When retraining a model by loading a TensorFlow model, the initial validation losses are well above the values at the end of the previous training due to the optimizer states being reset when loading the model due to its compilation. After several searches, I still don’t understand how to continue training without having this problem. How do I do?
Hi @marcocintra, you can use tf.train.Checkpoint for saving both model and optimizer weights.
optimizer=tf.keras.optimizers.Adam()
model.compile(loss="categorical_crossentropy", optimizer=optimizer,metrics=['accuracy'])
checkpoint = tf.train.Checkpoint(model=model,optim=optim)
checkpoint.save(path='saved_model/ckpt-1')
Thank You.
Ok, thanks. Once I’ve saved a model checkpoint using ModelCheckpoint callback (from tensorflow.keras.callbacks import ModelCheckpoint) can I restore this checkpoint to retrain the model using tf.train.Checkpoint? If yes, how can I do it?
Hi @marcocintra, Once you have saved the model and optimizer state using tf.train.Checkpoints. you have define the new model with the same architecture as the previous model and restore the checkpoints to the new model and train the new model to continue training. For example, define new model
model1 = keras.Sequential([
keras.Input(shape=(28, 28, 1)),
keras.layers.Conv2D(32, kernel_size=(3, 3), activation='relu',),
keras.layers.MaxPooling2D(pool_size=(2, 2)),
keras.layers.Conv2D(64, kernel_size=(3, 3), activation='relu'),
keras.layers.MaxPooling2D(pool_size=(2, 2)),
keras.layers.GlobalAveragePooling2D(),
keras.layers.Dropout(0.5),
keras.layers.Dense(10, activation='softmax')
])
get last saved checkpoint
checkpoint_dir = './checkpoints'
latest_checkpoint = tf.train.latest_checkpoint(checkpoint_dir)
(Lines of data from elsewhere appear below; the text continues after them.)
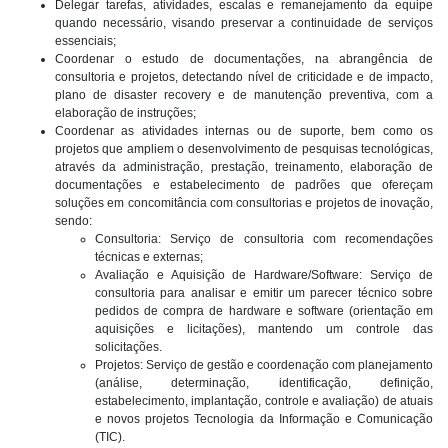
Delegar tarefas, atividades, escalas e remanejamento da equipe
quando necessário, visando preservar a continuidade de serviços
essenciais;
Coordenar o estudo de documentações, na abrangência de
consultoria e projetos, detectando nível de criticidade e de impacto,
plano de disaster recovery e de manutenção preventiva, com a
elaboração de instruções;
Coordenar as atividades internas ou de suporte, bem como os
projetos que ampliem o desenvolvimento de pesquisas tecnológicas,
através da administração, prestação, treinamento, elaboração de
documentações e estabelecimento de padrões que ofereçam
soluções em concomitância com consultorias e projetos de inovação,
sendo:
Consultoria: Serviço de consultoria com recomendações
técnicas e externas;
Avaliação e Aquisição de Hardware/Software: Serviço de
consultoria para analisar e emitir um parecer técnico sobre
pedidos de compra de hardware e software (orientação em
aquisições e licitações), mantendo um controle das
solicitações.
Projetos: Serviço de gestão e coordenação com planejamento
(análise, determinação, identificação, definição,
estabelecimento, implantação, controle e avaliação) de atuais
e novos projetos Tecnologia da Informação e Comunicação
(TIC).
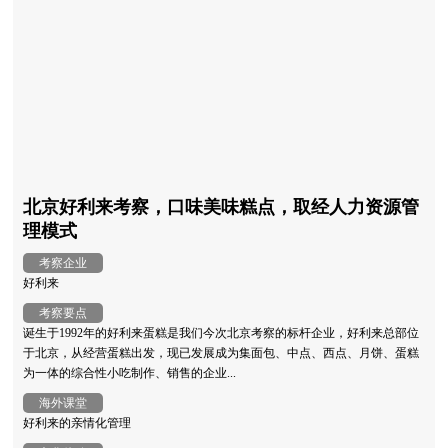
北京好利来考察，口味美味糕点，取经人力资源管
理模式
考察企业
好利来
考察要点
诞生于1992年的好利来蛋糕是我们今次北京考察的标杆企业，好利来总部位
于北京，从经营蛋糕出发，现已发展成为集面包、中点、西点、月饼、蛋糕
为一体的综合性小吃制作、销售的企业...
海外课堂
好利来的亲情化管理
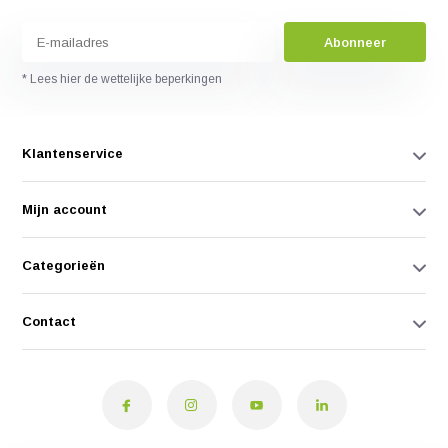
Abonneer
* Lees hier de wettelijke beperkingen
Klantenservice
Mijn account
Categorieën
Contact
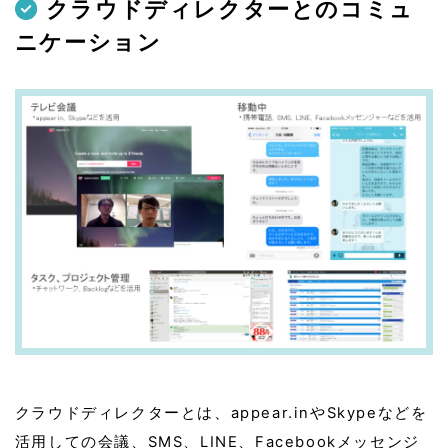
クラウドディレクターとのコミュ
ニケーション
クラウドディレクターとは、appear.inやSkypeなどを
活用しての会議、SMS、LINE、Facebookメッセンジ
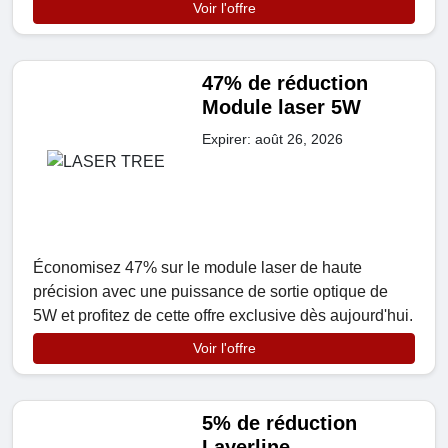
Voir l'offre
47% de réduction
Module laser 5W
Expirer: août 26, 2026
Économisez 47% sur le module laser de haute
précision avec une puissance de sortie optique de
5W et profitez de cette offre exclusive dès aujourd'hui.
Voir l'offre
5% de réduction
Layerline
restore those checkpoints to new model
if latest_checkpoint:
checkpoint = tf.train.Checkpoint(optimizer=optimizer, model=model1)
checkpoint.restore(latest_checkpoint)
print(f"Restored from {latest_checkpoint}")
else:
print("No checkpoint found. Starting training from scratch.")
complie and train the model
model1.compile(loss='categorical_crossentropy', metrics=['accuracy'])
model1.fit(x_train, y_train, epochs=2)
Please refer to this gist for working code example. Thank You.